_Records_.
Start of Block

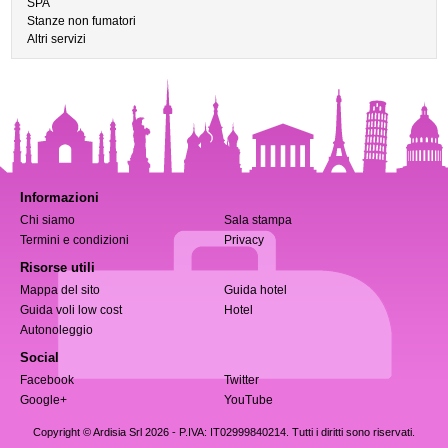
SPA
Stanze non fumatori
Altri servizi
Informazioni
Chi siamo
Sala stampa
Termini e condizioni
Privacy
Risorse utili
Mappa del sito
Guida hotel
Guida voli low cost
Hotel
Autonoleggio
Social
Facebook
Twitter
Google+
YouTube
Copyright © Ardisia Srl 2026
- P.IVA: IT02999840214. Tutti i diritti sono riservati.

End of Block

_What the task requires_.
Find where "Termini e condizioni" occurs in the data, and please write out that line through the last line exactly, with nothing else.

_Response to the task_.
Termini e condizioni
Privacy
Risorse utili
Mappa del sito
Guida hotel
Guida voli low cost
Hotel
Autonoleggio
Social
Facebook
Twitter
Google+
YouTube
Copyright © Ardisia Srl 2026
- P.IVA: IT02999840214. Tutti i diritti sono riservati.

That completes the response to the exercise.